Frequently Asked Questions
How does local LLM translation quality compare to Google Translate or DeepL?
For common European language pairs (English to German, French, Spanish), a 14B model like Qwen 2.5 produces translations that are roughly 80-90% as good as Google Translate for general text. The gap widens for rare language pairs, idiomatic expressions, and highly specialized terminology. DeepL remains noticeably better for nuanced, publication-quality translations. However, for internal documentation, error messages, log entries, and technical content, local models are often sufficient — and sometimes better at preserving technical terminology when properly prompted.
Can I fine-tune a model to improve translation for my specific domain?
Yes, and this is where self-hosted translation gains a real advantage. Collect parallel text samples from your domain (existing human translations of your documentation, for example), format them as instruction pairs, and fine-tune with tools like Unsloth or Axolotl. Even a few hundred high-quality domain-specific examples can dramatically improve terminology consistency. The fine-tuned model will use your organization's preferred terms and style, which no generic cloud API can match.
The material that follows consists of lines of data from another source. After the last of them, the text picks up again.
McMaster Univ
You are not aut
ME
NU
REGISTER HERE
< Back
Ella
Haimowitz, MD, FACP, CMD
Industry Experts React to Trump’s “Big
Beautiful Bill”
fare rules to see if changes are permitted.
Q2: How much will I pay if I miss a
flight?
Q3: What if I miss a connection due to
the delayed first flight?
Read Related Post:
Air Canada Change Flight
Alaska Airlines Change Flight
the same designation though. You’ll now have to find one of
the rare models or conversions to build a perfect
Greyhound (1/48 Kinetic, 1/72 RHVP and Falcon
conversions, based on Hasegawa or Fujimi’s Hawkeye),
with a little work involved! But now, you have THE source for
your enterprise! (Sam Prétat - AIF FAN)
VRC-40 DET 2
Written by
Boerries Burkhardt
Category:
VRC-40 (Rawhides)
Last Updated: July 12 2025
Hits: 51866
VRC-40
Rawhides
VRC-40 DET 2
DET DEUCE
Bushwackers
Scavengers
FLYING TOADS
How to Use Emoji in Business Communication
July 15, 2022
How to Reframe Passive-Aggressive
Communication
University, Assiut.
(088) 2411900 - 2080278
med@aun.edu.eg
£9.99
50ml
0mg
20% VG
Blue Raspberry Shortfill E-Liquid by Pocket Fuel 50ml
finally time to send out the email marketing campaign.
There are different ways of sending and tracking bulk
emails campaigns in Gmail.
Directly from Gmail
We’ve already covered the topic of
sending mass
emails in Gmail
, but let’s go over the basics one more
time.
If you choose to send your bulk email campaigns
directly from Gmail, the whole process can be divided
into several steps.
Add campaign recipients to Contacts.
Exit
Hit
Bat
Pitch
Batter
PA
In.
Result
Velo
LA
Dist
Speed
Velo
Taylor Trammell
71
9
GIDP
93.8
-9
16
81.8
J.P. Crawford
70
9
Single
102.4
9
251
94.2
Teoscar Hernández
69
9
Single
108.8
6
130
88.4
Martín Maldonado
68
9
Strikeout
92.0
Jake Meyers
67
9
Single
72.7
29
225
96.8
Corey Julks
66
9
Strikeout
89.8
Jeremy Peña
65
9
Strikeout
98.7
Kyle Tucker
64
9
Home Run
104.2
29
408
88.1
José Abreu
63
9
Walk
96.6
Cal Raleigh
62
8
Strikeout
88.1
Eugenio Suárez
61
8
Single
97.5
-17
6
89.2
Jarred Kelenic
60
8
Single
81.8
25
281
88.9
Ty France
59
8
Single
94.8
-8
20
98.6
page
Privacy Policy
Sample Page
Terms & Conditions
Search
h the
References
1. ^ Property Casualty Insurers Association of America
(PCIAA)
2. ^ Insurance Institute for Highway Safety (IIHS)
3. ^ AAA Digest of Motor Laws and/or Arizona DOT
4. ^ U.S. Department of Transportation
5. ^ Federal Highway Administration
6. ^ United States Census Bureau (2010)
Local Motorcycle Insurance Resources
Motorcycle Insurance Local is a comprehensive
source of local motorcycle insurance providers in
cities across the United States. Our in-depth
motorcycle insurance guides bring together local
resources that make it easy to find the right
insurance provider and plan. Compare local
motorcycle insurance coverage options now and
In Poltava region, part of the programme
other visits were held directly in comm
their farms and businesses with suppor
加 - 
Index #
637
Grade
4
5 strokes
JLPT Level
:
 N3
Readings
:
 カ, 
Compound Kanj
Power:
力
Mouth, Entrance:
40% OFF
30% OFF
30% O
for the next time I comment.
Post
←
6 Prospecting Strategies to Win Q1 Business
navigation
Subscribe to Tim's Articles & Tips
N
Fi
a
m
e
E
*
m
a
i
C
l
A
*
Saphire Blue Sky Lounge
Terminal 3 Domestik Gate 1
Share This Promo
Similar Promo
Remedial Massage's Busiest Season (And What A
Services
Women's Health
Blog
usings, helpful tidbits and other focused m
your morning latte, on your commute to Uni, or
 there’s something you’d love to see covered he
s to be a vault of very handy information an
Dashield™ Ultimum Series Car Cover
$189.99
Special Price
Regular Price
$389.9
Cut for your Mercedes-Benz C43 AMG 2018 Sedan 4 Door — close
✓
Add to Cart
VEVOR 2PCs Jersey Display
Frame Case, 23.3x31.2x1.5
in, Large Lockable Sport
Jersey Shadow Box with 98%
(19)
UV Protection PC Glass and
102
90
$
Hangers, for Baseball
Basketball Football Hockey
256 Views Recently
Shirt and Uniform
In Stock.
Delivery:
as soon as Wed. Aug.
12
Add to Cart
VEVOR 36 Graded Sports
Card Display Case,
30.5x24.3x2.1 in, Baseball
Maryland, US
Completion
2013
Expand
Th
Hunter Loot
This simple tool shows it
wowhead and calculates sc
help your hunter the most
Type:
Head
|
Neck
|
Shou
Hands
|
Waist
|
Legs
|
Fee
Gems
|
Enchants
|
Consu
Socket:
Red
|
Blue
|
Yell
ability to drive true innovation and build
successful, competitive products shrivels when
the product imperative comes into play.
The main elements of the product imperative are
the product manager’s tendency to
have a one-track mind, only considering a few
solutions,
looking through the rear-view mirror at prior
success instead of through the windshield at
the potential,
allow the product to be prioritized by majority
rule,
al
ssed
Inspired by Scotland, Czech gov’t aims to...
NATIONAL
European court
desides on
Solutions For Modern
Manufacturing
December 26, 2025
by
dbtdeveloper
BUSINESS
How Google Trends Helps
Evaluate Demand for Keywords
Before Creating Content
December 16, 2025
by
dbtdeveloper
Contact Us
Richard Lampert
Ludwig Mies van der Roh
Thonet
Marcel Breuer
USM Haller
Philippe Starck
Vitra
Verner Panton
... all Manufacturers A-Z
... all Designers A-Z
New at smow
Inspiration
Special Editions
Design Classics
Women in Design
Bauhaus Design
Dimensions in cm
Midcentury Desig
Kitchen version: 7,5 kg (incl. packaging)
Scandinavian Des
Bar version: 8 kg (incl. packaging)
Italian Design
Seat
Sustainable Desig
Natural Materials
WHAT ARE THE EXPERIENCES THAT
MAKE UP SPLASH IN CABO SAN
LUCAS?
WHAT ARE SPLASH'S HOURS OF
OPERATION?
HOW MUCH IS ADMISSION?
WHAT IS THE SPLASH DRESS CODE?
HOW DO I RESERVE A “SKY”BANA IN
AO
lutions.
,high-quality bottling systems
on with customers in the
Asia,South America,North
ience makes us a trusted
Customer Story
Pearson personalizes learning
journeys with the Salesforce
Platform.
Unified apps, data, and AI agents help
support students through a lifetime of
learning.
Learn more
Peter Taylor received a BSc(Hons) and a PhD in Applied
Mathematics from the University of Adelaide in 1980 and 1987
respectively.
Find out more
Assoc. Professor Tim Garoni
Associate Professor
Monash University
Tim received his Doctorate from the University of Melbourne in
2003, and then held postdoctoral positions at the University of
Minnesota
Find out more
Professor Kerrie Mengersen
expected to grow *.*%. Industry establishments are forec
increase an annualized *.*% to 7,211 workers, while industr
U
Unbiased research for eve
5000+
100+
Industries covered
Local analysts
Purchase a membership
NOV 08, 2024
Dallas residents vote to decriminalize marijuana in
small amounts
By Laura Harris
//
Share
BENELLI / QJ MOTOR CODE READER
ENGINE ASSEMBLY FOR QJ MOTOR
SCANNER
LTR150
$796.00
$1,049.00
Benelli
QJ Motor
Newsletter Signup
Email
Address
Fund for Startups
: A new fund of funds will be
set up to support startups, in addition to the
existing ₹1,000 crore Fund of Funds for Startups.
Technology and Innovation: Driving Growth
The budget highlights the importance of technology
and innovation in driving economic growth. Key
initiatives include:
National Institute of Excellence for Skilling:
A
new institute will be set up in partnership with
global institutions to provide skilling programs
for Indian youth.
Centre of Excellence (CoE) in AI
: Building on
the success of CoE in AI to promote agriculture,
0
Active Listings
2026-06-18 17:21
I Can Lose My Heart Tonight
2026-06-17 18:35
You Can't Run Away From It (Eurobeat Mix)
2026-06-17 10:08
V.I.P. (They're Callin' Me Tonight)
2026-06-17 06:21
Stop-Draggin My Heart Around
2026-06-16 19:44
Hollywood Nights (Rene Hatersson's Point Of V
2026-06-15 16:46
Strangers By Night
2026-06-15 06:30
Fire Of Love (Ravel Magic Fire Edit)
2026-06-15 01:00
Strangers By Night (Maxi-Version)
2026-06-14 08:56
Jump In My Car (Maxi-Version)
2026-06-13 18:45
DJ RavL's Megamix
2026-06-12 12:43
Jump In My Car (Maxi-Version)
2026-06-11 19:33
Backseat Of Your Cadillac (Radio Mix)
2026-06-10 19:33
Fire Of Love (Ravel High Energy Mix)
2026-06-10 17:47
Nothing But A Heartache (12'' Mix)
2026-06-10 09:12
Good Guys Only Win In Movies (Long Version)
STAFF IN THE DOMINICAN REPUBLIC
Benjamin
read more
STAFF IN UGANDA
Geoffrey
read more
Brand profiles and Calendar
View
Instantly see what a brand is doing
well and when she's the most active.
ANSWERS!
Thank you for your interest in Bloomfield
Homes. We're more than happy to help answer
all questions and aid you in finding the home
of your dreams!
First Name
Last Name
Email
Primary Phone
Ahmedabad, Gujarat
What hardware do I need for a translation server handling 100 requests per hour?
A single NVIDIA RTX 4060 Ti (16 GB) running a Qwen 2.5 14B model handles roughly 150-200 translation requests per hour, assuming average document sizes of 200-500 words. That is well within a single consumer GPU's capacity. For 1,000+ requests per hour, move to an RTX 4090 or run two instances with load balancing. CPU-only deployment works for low-volume use (under 20 requests per hour) but response times will be 30-60 seconds per translation versus 3-8 seconds on GPU.